What the AVCG contributes to Sniff
Every pathogenicity grade on Sniff is an AVCG classification.
When a disease page shows that a documented variant is pathogenic, that grade was assigned under the AVCG and curated in OMIA. Sniff does not invent grades and does not score these variants with its own model. It reads the published classification and shows it, with its source. The AVCG is the rulebook; OMIA is where the resulting calls are recorded; Sniff is the surface that brings them together and makes them readable.

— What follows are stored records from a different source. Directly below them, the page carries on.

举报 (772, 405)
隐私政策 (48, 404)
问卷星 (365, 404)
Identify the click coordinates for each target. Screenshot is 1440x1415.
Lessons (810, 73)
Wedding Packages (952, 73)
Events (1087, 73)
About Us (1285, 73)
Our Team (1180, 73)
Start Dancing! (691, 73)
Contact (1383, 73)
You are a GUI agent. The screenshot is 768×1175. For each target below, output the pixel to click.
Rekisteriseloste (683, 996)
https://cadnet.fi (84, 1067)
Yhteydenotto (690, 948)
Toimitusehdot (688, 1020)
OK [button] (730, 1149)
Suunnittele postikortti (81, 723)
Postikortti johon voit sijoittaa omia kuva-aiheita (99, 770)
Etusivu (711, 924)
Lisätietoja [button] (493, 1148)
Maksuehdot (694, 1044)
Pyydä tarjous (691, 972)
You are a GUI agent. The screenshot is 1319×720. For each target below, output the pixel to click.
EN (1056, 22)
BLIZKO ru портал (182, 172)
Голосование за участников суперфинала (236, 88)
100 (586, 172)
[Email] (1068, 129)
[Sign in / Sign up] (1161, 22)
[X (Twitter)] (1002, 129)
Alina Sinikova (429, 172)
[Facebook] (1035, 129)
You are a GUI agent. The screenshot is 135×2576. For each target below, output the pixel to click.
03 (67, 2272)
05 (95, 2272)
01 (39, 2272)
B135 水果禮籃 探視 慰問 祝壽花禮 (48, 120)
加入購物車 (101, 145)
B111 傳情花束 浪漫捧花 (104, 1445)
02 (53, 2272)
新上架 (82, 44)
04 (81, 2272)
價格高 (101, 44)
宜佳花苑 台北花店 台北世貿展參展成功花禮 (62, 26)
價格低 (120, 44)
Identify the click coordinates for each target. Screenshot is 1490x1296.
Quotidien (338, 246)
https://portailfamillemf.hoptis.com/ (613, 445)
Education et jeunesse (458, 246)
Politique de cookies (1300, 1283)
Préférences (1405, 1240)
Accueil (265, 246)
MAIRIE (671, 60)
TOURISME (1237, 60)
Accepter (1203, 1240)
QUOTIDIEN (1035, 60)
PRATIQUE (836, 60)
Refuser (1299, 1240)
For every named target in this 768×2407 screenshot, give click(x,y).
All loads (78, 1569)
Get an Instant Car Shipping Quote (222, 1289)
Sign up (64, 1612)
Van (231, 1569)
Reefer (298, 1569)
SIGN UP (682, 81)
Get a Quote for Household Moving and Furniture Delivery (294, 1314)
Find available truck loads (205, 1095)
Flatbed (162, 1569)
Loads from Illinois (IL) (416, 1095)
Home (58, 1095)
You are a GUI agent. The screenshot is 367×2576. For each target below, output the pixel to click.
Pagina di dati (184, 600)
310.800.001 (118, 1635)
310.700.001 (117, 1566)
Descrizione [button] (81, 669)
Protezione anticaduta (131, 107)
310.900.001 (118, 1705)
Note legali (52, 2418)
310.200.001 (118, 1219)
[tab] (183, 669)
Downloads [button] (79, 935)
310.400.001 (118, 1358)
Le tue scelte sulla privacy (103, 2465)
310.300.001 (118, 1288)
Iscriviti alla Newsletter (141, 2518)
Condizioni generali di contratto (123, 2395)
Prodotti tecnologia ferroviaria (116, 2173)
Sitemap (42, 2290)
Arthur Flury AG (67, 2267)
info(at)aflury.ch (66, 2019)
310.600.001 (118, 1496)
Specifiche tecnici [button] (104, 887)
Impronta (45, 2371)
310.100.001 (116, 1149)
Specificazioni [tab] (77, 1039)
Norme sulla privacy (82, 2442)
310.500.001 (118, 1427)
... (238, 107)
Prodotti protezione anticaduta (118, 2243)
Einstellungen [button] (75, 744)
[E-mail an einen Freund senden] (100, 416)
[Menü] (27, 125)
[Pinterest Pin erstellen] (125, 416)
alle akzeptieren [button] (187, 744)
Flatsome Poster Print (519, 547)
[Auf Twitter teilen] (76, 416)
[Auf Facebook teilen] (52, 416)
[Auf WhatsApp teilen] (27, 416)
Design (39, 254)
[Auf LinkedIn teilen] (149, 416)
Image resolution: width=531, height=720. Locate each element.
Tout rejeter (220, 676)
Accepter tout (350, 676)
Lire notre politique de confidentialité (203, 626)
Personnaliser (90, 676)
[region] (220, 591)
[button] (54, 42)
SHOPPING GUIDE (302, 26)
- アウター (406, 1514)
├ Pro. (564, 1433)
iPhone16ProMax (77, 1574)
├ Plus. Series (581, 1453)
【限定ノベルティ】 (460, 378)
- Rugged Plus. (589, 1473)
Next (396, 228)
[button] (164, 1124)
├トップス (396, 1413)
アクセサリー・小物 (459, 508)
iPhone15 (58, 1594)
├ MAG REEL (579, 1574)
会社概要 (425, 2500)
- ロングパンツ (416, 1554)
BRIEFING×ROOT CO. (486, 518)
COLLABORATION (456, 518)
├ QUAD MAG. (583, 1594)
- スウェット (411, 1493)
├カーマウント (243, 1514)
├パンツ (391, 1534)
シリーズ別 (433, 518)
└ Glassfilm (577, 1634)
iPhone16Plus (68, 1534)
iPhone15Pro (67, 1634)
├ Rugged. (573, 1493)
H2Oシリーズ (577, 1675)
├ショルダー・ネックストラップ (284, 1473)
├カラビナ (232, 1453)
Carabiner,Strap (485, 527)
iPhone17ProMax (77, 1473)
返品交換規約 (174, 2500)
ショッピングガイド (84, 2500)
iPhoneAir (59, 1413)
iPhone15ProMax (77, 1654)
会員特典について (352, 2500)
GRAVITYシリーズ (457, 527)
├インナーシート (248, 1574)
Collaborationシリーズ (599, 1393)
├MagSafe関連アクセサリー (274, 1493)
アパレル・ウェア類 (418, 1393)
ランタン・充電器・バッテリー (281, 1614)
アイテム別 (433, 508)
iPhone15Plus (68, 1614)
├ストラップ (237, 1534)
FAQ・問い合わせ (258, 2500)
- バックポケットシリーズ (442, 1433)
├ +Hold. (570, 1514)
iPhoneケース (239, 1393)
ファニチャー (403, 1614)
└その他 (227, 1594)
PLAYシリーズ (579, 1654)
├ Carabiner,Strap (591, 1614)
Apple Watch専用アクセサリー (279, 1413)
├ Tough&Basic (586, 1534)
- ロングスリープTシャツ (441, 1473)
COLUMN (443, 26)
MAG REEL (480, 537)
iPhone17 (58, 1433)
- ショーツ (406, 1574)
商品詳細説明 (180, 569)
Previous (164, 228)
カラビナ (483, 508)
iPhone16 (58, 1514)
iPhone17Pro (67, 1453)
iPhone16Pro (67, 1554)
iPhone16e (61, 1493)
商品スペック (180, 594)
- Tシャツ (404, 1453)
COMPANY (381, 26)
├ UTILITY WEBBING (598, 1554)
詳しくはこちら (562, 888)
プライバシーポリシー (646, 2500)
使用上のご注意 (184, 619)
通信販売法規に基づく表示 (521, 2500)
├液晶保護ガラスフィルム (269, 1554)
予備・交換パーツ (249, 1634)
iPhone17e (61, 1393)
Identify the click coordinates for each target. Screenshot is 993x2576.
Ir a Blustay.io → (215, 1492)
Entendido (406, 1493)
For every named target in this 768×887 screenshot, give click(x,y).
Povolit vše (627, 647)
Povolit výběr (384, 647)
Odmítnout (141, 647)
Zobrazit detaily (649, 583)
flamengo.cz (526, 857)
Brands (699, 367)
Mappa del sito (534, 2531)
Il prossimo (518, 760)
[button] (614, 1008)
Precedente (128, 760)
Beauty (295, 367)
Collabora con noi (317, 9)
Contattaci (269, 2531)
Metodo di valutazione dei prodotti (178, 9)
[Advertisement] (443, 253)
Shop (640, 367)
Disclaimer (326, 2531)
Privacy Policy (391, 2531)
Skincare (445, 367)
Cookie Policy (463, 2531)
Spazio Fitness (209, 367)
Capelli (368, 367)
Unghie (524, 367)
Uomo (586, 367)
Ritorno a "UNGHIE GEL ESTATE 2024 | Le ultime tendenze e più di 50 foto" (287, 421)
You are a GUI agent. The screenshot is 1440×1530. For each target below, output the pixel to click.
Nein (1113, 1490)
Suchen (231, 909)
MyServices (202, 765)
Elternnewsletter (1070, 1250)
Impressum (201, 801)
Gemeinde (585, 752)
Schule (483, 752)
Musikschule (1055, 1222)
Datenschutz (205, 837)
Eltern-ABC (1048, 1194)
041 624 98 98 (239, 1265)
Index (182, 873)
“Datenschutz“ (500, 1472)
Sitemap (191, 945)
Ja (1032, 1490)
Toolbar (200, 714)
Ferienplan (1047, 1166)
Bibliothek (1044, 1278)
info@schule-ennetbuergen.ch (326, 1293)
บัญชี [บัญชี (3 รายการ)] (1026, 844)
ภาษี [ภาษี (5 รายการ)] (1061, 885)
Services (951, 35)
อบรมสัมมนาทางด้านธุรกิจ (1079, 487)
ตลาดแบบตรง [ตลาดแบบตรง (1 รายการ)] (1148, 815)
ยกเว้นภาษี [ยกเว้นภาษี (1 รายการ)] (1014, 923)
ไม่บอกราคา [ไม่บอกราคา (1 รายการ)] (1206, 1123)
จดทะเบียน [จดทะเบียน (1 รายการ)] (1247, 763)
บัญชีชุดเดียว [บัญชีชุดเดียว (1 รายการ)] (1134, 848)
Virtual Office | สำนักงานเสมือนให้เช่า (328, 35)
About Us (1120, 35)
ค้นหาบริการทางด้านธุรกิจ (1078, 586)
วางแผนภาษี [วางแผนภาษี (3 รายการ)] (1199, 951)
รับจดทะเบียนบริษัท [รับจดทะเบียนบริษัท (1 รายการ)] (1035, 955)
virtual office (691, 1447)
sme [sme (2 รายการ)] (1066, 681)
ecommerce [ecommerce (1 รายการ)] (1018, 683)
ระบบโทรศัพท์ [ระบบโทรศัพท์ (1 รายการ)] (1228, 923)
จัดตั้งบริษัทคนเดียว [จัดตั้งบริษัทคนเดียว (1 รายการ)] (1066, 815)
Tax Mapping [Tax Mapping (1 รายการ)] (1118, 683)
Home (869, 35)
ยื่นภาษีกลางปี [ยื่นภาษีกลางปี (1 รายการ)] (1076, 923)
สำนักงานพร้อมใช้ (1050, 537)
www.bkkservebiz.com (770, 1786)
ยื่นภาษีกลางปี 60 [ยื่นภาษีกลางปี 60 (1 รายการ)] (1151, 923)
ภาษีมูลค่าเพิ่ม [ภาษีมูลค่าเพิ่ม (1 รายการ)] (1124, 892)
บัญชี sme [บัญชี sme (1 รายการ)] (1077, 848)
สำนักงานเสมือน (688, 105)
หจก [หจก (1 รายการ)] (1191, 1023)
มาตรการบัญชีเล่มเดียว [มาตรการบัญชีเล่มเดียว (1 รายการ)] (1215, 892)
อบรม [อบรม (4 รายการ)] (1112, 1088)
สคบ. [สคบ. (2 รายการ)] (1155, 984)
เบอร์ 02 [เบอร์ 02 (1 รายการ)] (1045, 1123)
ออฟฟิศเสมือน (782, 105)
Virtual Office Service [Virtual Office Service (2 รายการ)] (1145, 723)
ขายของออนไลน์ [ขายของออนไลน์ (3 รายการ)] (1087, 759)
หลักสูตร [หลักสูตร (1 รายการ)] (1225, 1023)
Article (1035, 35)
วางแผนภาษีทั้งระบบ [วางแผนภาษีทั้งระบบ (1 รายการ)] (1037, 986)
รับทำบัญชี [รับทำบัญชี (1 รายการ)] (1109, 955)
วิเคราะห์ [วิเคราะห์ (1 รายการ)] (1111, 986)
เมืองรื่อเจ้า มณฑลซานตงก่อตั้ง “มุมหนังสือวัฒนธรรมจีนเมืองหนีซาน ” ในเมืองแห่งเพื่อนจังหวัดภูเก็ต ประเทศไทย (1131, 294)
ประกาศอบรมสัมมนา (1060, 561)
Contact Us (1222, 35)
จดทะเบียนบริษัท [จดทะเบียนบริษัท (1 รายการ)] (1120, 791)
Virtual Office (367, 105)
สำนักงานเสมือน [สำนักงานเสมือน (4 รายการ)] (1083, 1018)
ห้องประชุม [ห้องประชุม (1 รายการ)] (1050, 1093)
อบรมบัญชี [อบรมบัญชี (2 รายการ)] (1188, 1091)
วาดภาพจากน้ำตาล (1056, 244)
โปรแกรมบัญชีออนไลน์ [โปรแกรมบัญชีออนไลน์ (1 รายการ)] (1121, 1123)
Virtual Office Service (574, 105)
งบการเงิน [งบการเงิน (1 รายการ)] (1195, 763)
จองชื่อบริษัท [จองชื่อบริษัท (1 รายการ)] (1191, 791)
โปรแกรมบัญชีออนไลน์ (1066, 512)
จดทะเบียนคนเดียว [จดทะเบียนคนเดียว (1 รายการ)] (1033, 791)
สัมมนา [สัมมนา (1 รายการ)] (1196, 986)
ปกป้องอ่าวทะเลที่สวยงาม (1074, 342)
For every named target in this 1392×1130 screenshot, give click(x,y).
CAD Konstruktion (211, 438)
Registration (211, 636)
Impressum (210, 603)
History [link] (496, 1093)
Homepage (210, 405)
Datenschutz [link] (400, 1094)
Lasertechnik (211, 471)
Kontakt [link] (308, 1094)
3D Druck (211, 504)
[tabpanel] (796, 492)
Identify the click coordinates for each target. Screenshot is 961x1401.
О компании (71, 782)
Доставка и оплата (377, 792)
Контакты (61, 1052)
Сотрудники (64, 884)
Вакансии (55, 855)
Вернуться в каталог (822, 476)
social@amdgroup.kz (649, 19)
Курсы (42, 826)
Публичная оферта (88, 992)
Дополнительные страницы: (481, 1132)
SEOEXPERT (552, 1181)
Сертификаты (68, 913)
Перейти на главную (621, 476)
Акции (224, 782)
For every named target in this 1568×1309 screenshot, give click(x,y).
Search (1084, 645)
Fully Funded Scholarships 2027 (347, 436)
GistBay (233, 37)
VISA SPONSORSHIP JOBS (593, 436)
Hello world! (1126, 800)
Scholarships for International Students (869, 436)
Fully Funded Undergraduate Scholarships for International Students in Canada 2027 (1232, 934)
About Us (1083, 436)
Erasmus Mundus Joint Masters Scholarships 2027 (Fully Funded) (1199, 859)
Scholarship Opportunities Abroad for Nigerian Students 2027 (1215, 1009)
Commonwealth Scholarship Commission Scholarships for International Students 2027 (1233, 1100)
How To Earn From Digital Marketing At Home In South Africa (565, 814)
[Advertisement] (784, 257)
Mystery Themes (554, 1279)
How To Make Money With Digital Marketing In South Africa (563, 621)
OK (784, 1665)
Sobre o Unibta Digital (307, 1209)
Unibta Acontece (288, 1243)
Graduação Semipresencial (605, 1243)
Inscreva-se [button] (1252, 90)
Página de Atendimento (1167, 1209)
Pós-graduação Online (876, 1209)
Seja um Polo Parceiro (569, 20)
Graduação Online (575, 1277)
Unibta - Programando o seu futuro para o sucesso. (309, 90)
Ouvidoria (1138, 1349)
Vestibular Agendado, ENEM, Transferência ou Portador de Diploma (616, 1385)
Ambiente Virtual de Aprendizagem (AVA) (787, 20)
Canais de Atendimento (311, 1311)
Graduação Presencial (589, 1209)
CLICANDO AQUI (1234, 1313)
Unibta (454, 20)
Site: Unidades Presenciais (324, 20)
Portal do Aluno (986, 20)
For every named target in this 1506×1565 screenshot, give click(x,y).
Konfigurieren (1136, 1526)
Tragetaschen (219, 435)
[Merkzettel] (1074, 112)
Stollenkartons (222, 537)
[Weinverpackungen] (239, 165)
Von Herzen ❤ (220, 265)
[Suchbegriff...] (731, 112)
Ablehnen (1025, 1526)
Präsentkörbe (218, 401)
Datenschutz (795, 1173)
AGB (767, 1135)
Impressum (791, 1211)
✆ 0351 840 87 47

The classification table is the AVCG layer made queryable. Every graded variant we hold across dog, cat, and horse, on one page, each with its species, disease, the exact variant in HGVS, the reference genome, and a link to its OMIA entry. The grades are deliberately sparse, because a real classification takes evidence that often does not exist yet, and that sparseness is the honesty of it. We are adding the per-criteria detail behind each call, the specific evidence that fired, from the open-access guideline supplements, along with a corroboration record toward reproducibility.
It is the difference between a site that grades a variant by guesswork and one that shows you a published, reproducible classification and points you to where it lives. We chose the second kind.
The Animal Variant Classification Guidelines were developed and validated by Frederik Boeykens, Bart Broeckx and colleagues at the Laboratory of Animal Genetics, Faculty of Veterinary Medicine, Ghent University, and published open access in Frontiers in Veterinary Science. The feline-specific application was published by the same group in the same year. Both are freely available under CC-BY.
Sniff is not affiliated with the authors. We apply their framework as published, credit it on every surface that shows a grade, and link to the papers and to the OMIA entry behind each classification. The method belongs to the field. We are grateful for it.
Citation: Boeykens, F., Broeckx, B.J.G., et al. Development and validation of animal variant classification guidelines to objectively evaluate genetic variant pathogenicity in domestic animals. Front Vet Sci. 2024;11:1497817. doi:10.3389/fvets.2024.1497817. Feline application: Front Vet Sci. 2024;11:1327081. doi:10.3389/fvets.2024.1327081.